(RECORDS PROVIDED Opens)

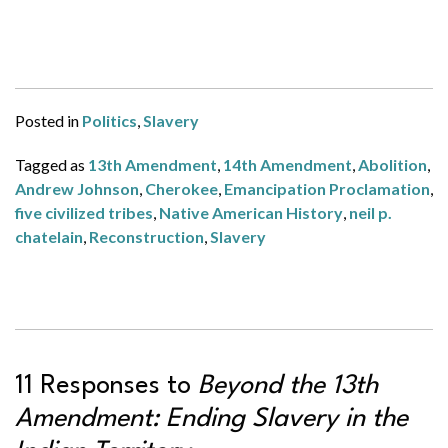
Posted in
Politics
,
Slavery
Tagged as
13th Amendment
,
14th Amendment
,
Abolition
,
Andrew Johnson
,
Cherokee
,
Emancipation Proclamation
,
five civilized tribes
,
Native American History
,
neil p.
chatelain
,
Reconstruction
,
Slavery
11 Responses to
Beyond the 13th
Amendment: Ending Slavery in the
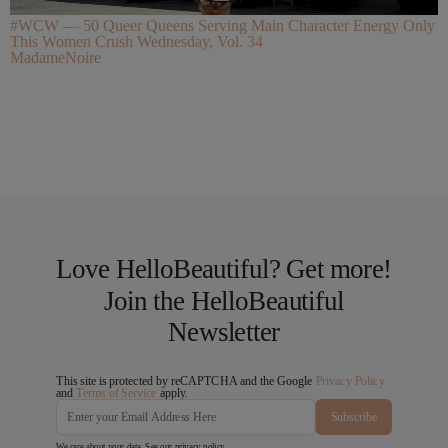
#WCW — 50 Queer Queens Serving Main Character Energy Only
This Women Crush Wednesday, Vol. 34
MadameNoire
Love HelloBeautiful? Get more!
Join the HelloBeautiful
Newsletter
This site is protected by reCAPTCHA and the Google
Privacy Policy
and
Terms of Service
apply.
Subscribe
We care about your data. See our
privacy policy
.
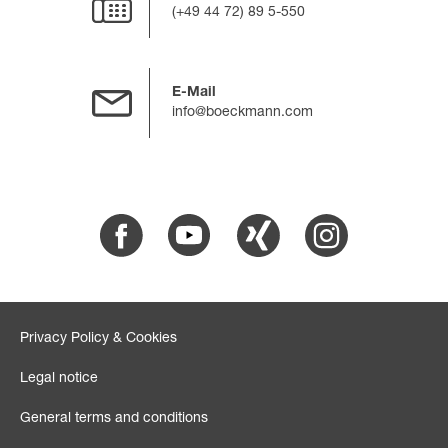
(+49 44 72) 89 5-550
E-Mail
info@boeckmann.com
Facebook
Youtube
Xing
Instagram
Privacy Policy & Cookies
Legal notice
General terms and conditions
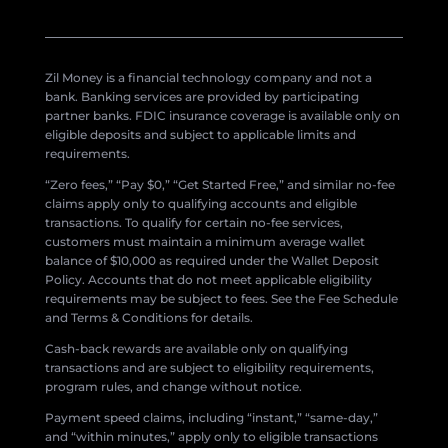
Zil Money is a financial technology company and not a
bank. Banking services are provided by participating
partner banks. FDIC insurance coverage is available only on
eligible deposits and subject to applicable limits and
requirements.
“Zero fees,” “Pay $0,” “Get Started Free,” and similar no-fee
claims apply only to qualifying accounts and eligible
transactions. To qualify for certain no-fee services,
customers must maintain a minimum average wallet
balance of $10,000 as required under the Wallet Deposit
Policy. Accounts that do not meet applicable eligibility
requirements may be subject to fees. See the Fee Schedule
and Terms & Conditions for details.
Cash-back rewards are available only on qualifying
transactions and are subject to eligibility requirements,
program rules, and change without notice.
Payment speed claims, including “instant,” “same-day,”
and “within minutes,” apply only to eligible transactions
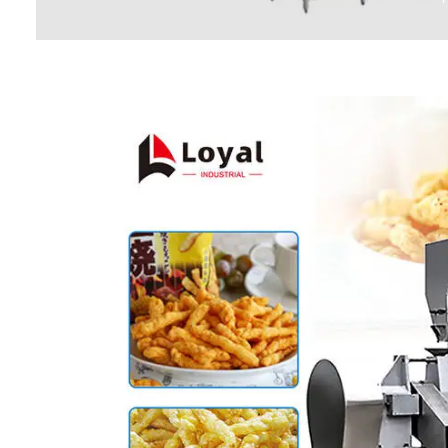
Baby Food
Rice P
Snack F
Cereal Ba
Biscuit 
Textured P
modified 
Microwav
E
Indust
E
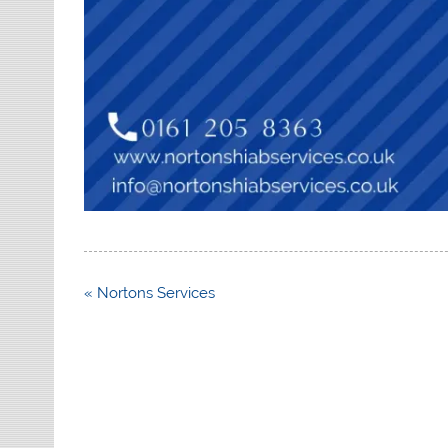
Post
« Nortons Services
navigation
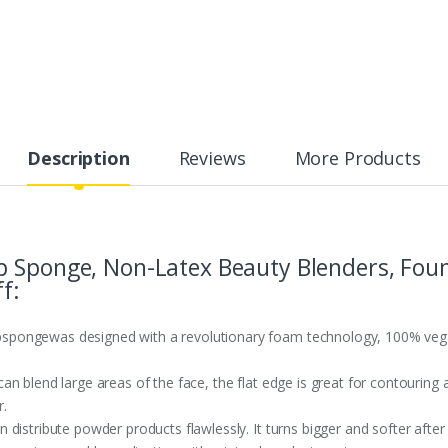
Description
Reviews
More Products
p Sponge, Non-Latex Beauty Blenders, Fou
f:
ongewas designed with a revolutionary foam technology, 100% vegan a
n blend large areas of the face, the flat edge is great for contouring 
.
distribute powder products flawlessly. It turns bigger and softer after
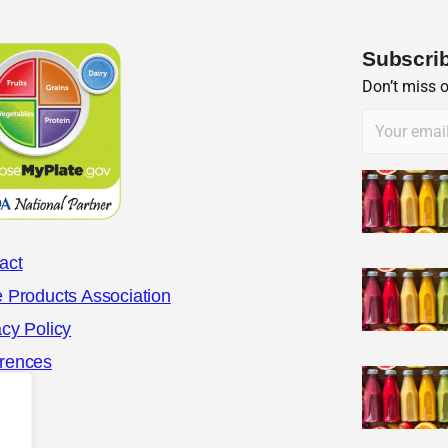
Subscrib
Don’t miss 
act
e Products Association
acy Policy
rences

(RECORDS PROVIDED Closes)

▸ ASSIGNMENT
Print exactly the lines above from the one with "Policy. Accounts that" to the one with "Payment speed claims, including", including both.

▸ EXERCISE SOLUTION
Policy. Accounts that do not meet applicable eligibility
requirements may be subject to fees. See the Fee Schedule
and Terms & Conditions for details.
Cash-back rewards are available only on qualifying
transactions and are subject to eligibility requirements,
program rules, and change without notice.
Payment speed claims, including “instant,” “same-day,”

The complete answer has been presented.